__Exercise brief__:
All of the entries below should be returned verbatim, apart from the pictures.

Items from a dataset:
◇ ◇ ◇ ◇ ◇
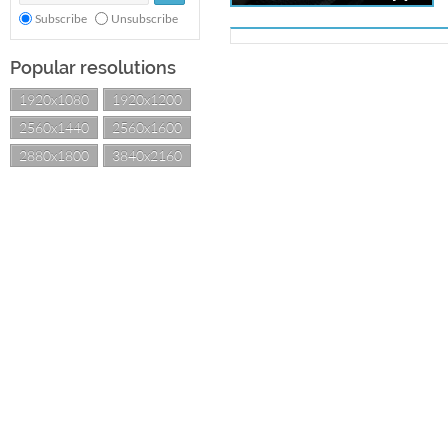
Subscribe
Unsubscribe
Popular resolutions
1920x1080
1920x1200
2560x1440
2560x1600
2880x1800
3840x2160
◇ ◇ ◇ ◇ ◇
__Final answer__:
Subscribe
Unsubscribe
Popular resolutions
1920x1080
1920x1200
2560x1440
2560x1600
2880x1800
3840x2160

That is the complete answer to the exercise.